◆ PROBLEM DETAILS ◆
Look for the word "this" in the material below. Copy each line that has it.

◆ RAW DATA ◆
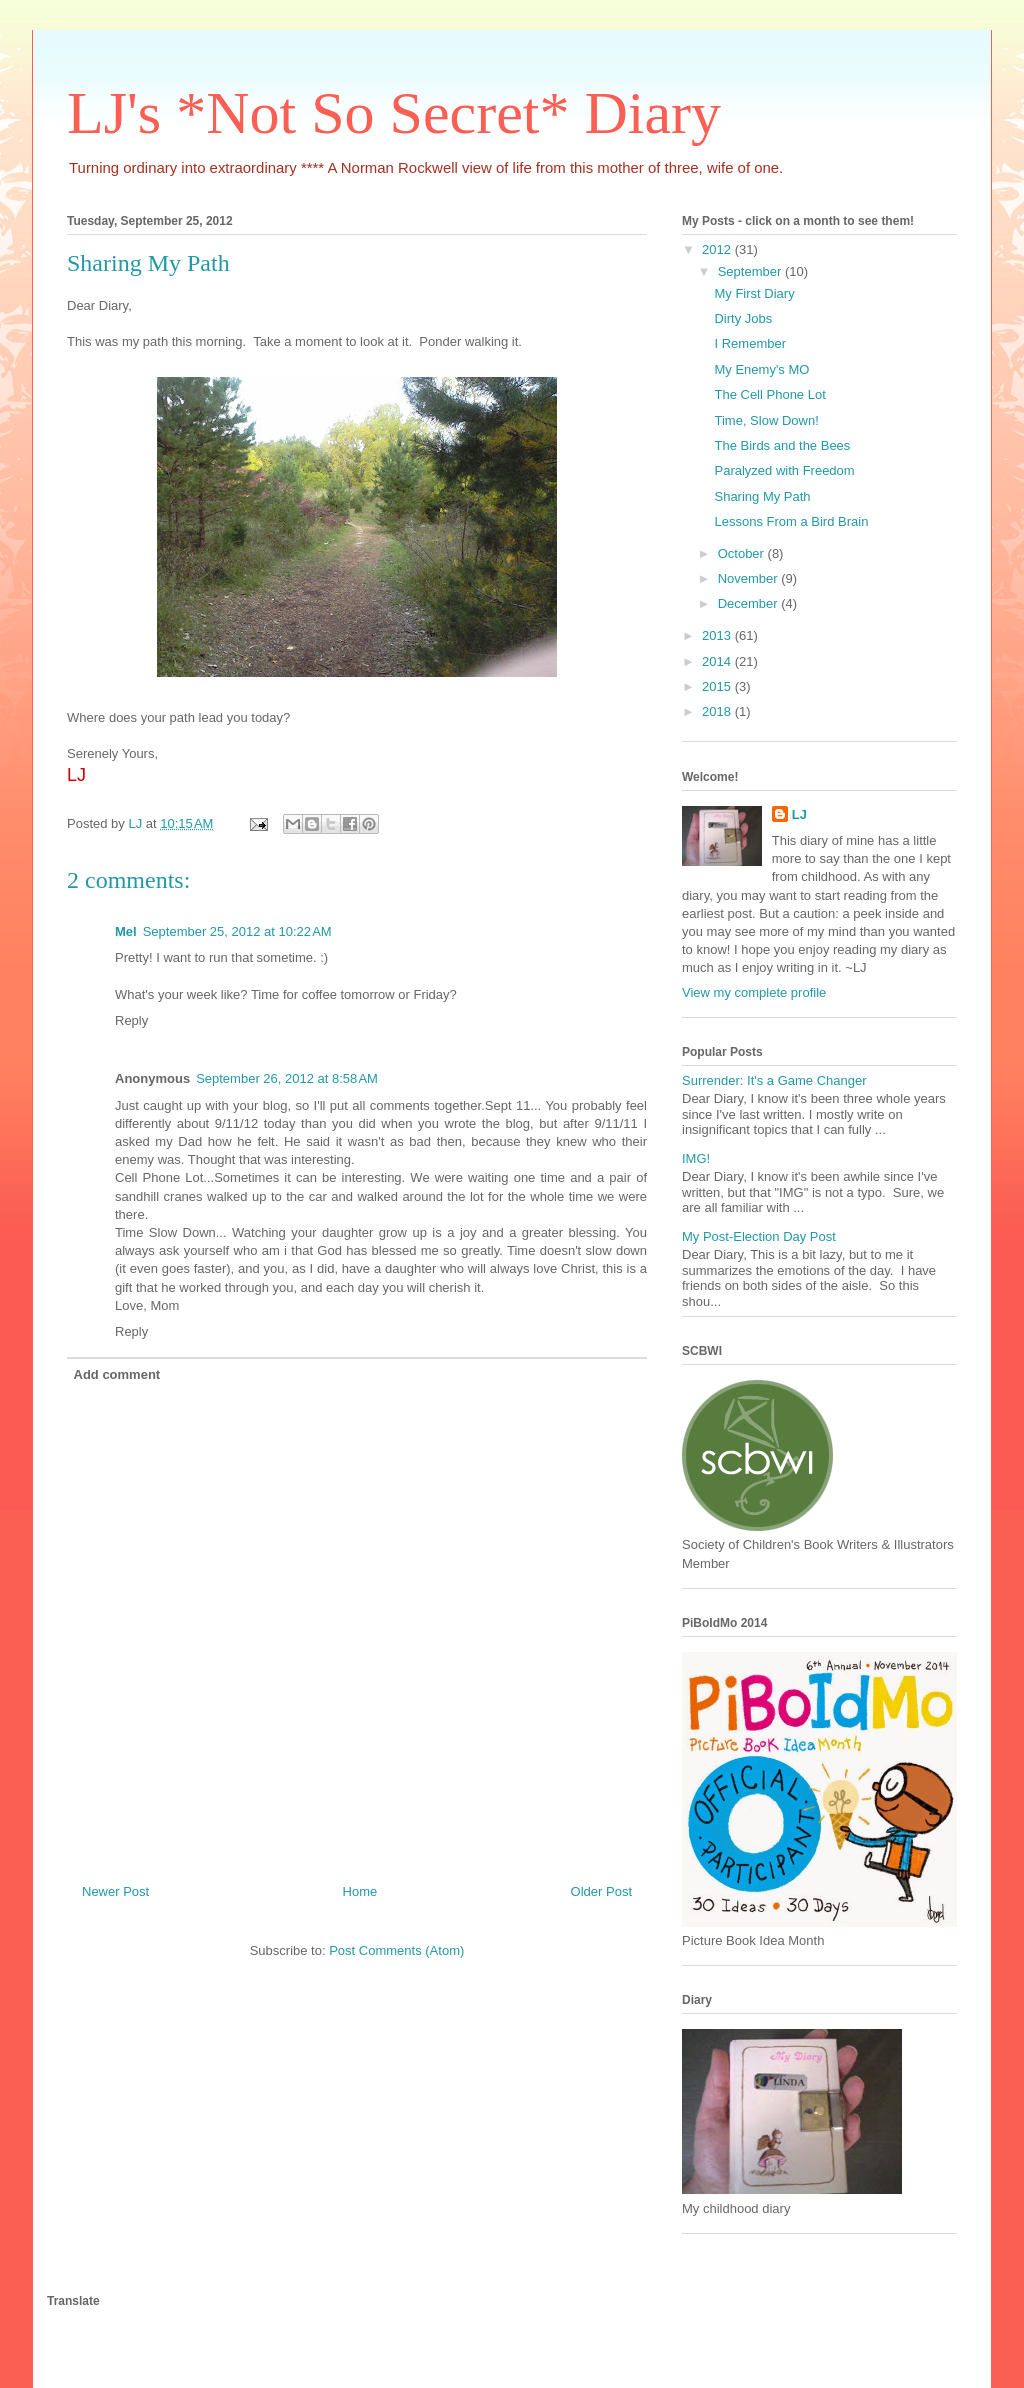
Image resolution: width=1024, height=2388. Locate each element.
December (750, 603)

==

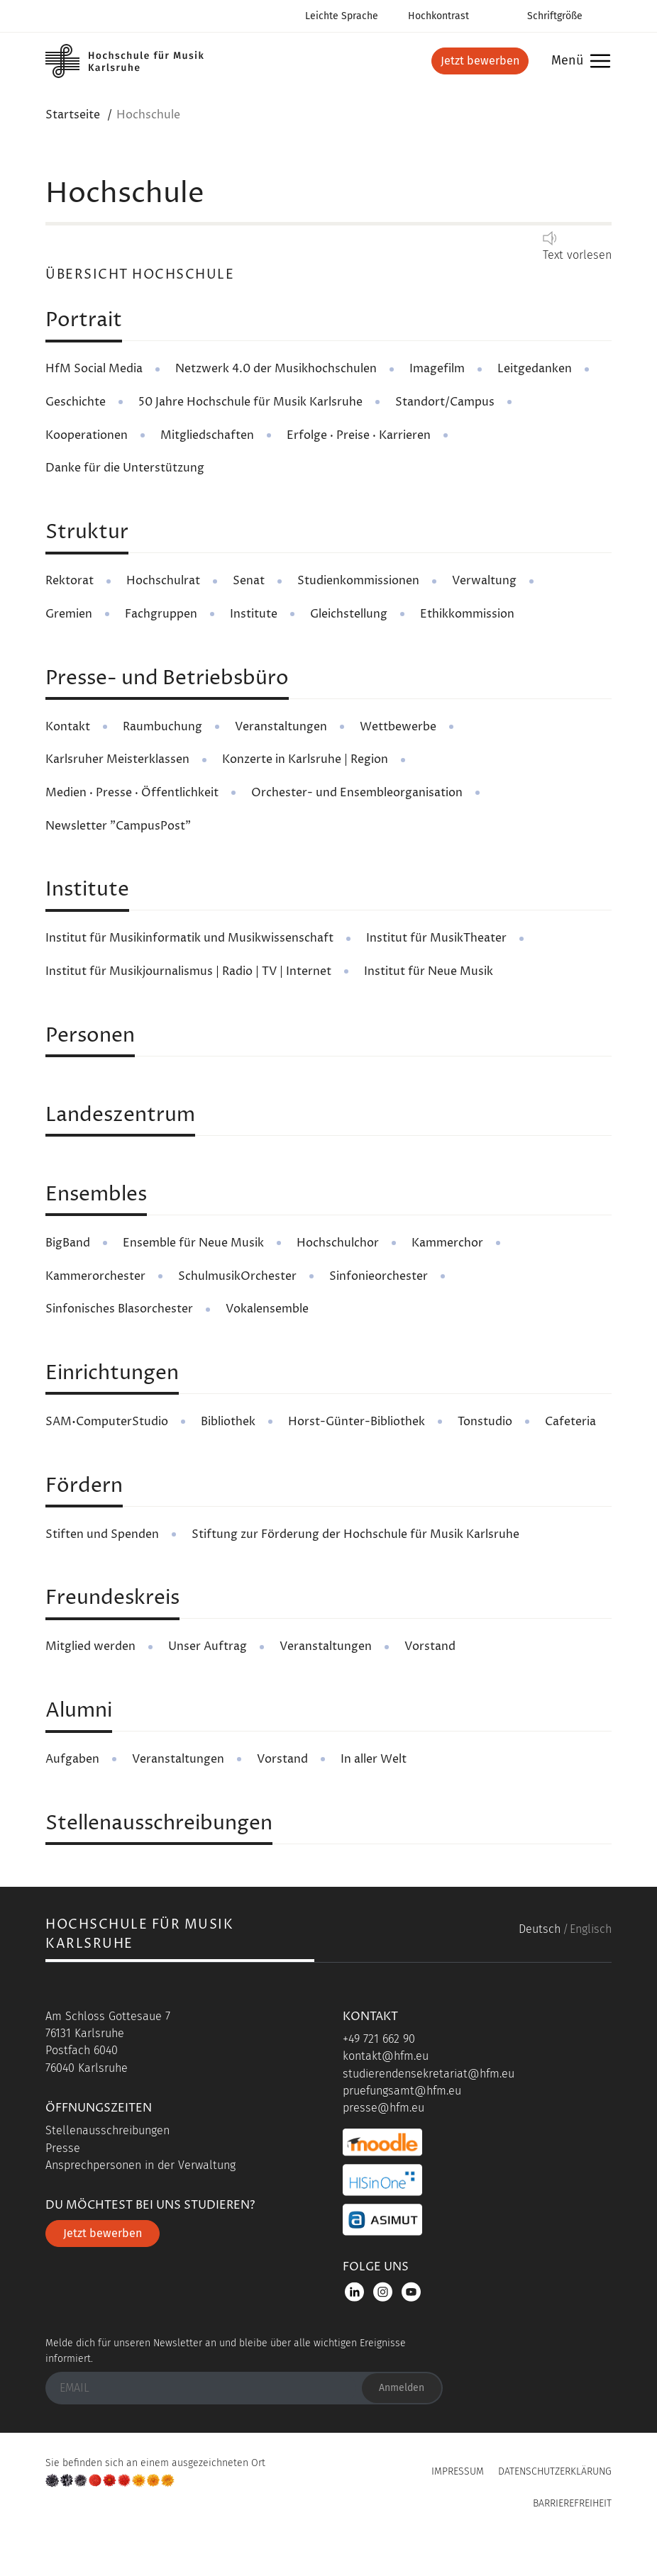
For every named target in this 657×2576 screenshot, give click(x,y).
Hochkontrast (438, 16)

---

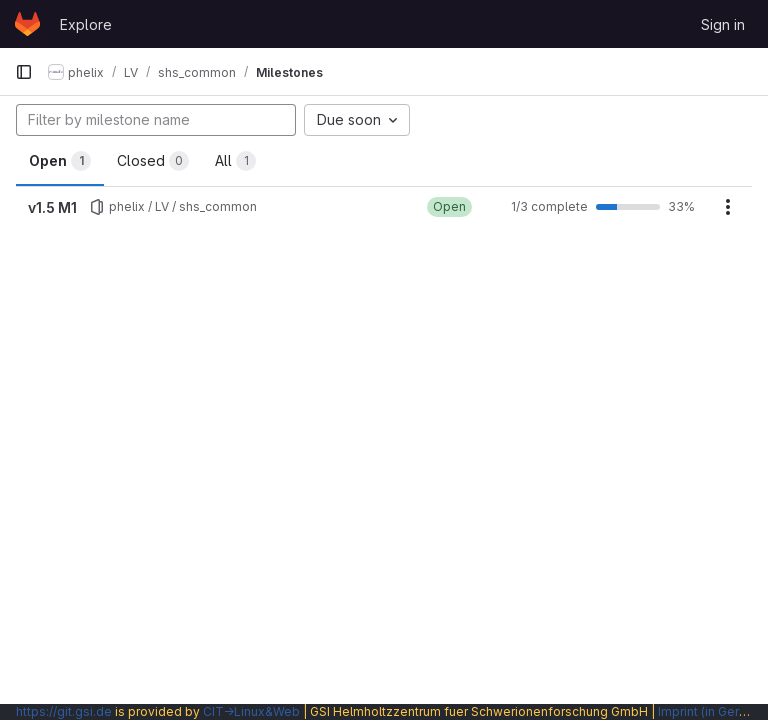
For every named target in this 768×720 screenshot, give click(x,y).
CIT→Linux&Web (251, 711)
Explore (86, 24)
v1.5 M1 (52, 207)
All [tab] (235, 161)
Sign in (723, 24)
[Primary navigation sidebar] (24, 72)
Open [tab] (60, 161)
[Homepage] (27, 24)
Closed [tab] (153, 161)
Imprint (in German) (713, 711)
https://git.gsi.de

◆ RESULT ◆
For every named target in this 657×2576 screenshot, give click(x,y).
For every named target in this 768×720 screenshot, give click(x,y).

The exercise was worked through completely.